L’automutuoaiuto: il modello di CiaoLapo

by Claudia Ravaldi

Insieme a Cristina Fiore, collaboratrice di CiaoLapo e referente per le attività dell’associazione in Liguria, parliamo di automutuoaiuto: cosa è e a cosa serve? 

CiaoLapo dal 2007 si occupa di diversi progetti relativi all’automutuoaiuto nel lutto perinatale e nelle gravidanze successive ad una perdita  in rete e de visu: negli anni abbiamo messo a punto un modello teorico ed esperienziale pionieristico (i primi gruppi specifici in Italia per questo tipo di lutto) e prototipico (abbiamo messo a punto un modello su basi teoriche e esperienziali che oggi stiamo riproducendo in numerose realtà italiane).

Prima di descrivere il nostro operato è necessario fare una premessa culturale: cosa è oggi, un gruppo di automutuoaiuto (GAMA) per la nostra società?

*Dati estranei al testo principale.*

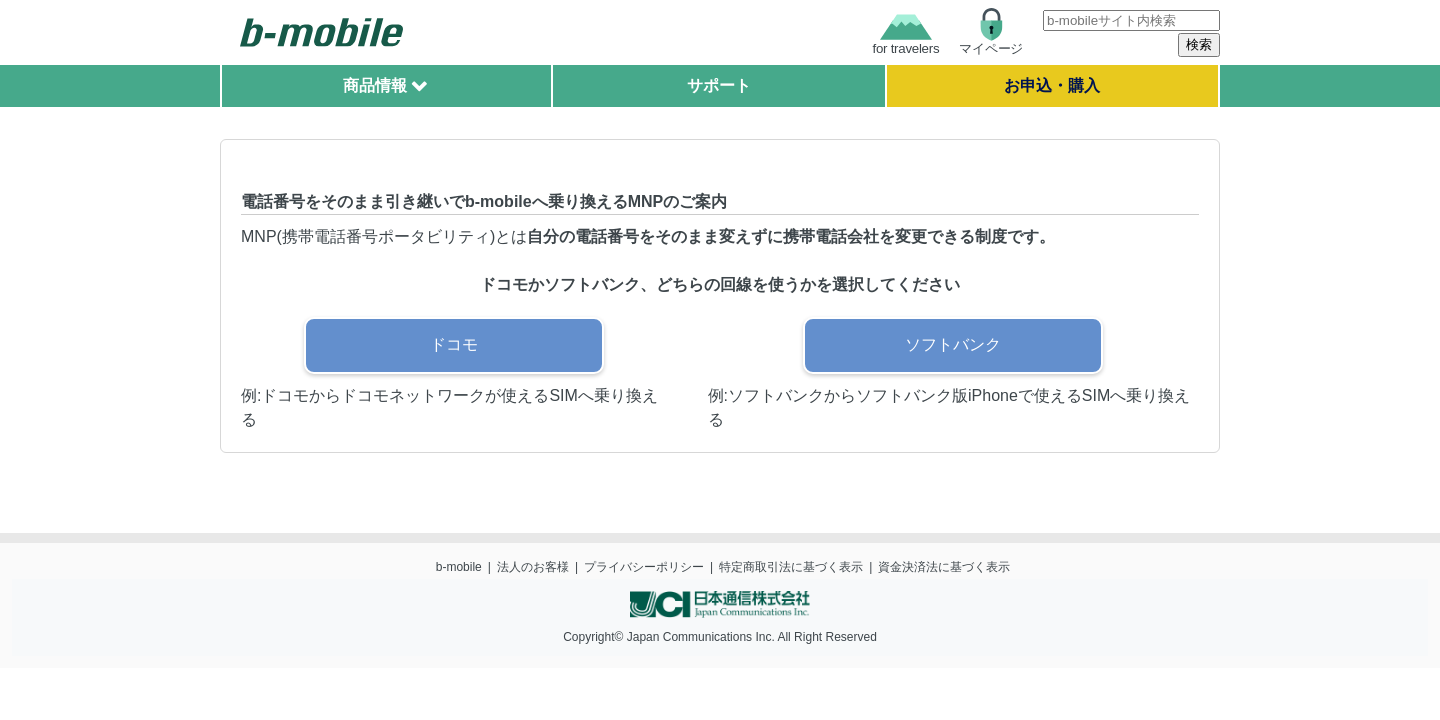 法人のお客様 (533, 567)
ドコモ (454, 344)
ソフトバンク (953, 344)
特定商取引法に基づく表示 (791, 567)
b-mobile (459, 567)
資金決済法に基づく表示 (944, 567)
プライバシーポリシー (644, 567) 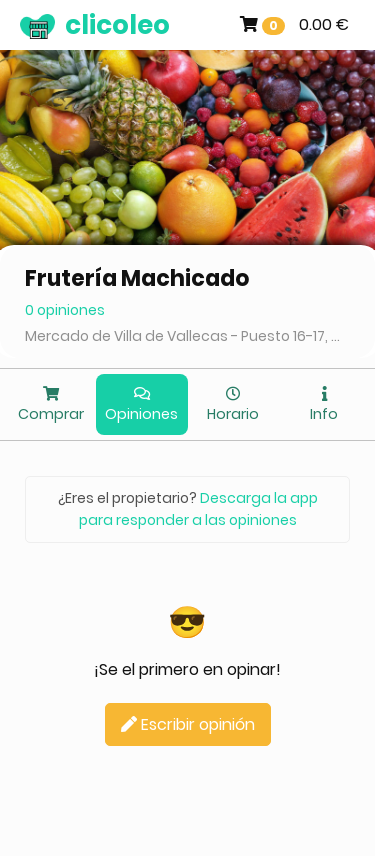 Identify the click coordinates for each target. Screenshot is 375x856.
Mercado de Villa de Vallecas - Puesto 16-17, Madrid (187, 336)
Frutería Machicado (137, 278)
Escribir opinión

Il gruppo di automutuoaiuto nell’immaginario collettivo è ancora rappresentato come una temibile figura mitologica, a metà strada tra il minotauro persecutore e la chimera famelica: viene spesso visto come luogo destinato a “penitenti” che portano un dolore ingombrante che può essere condiviso solo da pochi; viene visto come “piangitoio” o “sfogatoio” dai molti disinformati, viene ritratto in film e libri come spazio “parallelo” al normale vivere, in cui si entra finché il problema che si porta non viene del tutto estinto. A quel punto, solo a quel punto si può tornare in società, alla vita di prima, stando bene attenti a non nominare né il gruppo né il problema che nel gruppo si è condiviso.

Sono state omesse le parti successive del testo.